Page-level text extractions
┄┄┄┄┄┄

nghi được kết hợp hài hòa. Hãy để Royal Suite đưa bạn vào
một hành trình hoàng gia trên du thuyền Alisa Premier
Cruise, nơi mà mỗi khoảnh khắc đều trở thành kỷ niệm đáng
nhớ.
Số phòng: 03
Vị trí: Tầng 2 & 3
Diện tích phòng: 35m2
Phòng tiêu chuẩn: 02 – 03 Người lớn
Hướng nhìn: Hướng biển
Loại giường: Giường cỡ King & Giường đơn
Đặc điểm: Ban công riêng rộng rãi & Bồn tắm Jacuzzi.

┄┄┄┄┄┄

**EXERCISE DIRECTIONS:** The answer should be the entries, given again without a single difference.

**OUTPUT OF THE EXERCISE:**
nghi được kết hợp hài hòa. Hãy để Royal Suite đưa bạn vào
một hành trình hoàng gia trên du thuyền Alisa Premier
Cruise, nơi mà mỗi khoảnh khắc đều trở thành kỷ niệm đáng
nhớ.
Số phòng: 03
Vị trí: Tầng 2 & 3
Diện tích phòng: 35m2
Phòng tiêu chuẩn: 02 – 03 Người lớn
Hướng nhìn: Hướng biển
Loại giường: Giường cỡ King & Giường đơn
Đặc điểm: Ban công riêng rộng rãi & Bồn tắm Jacuzzi.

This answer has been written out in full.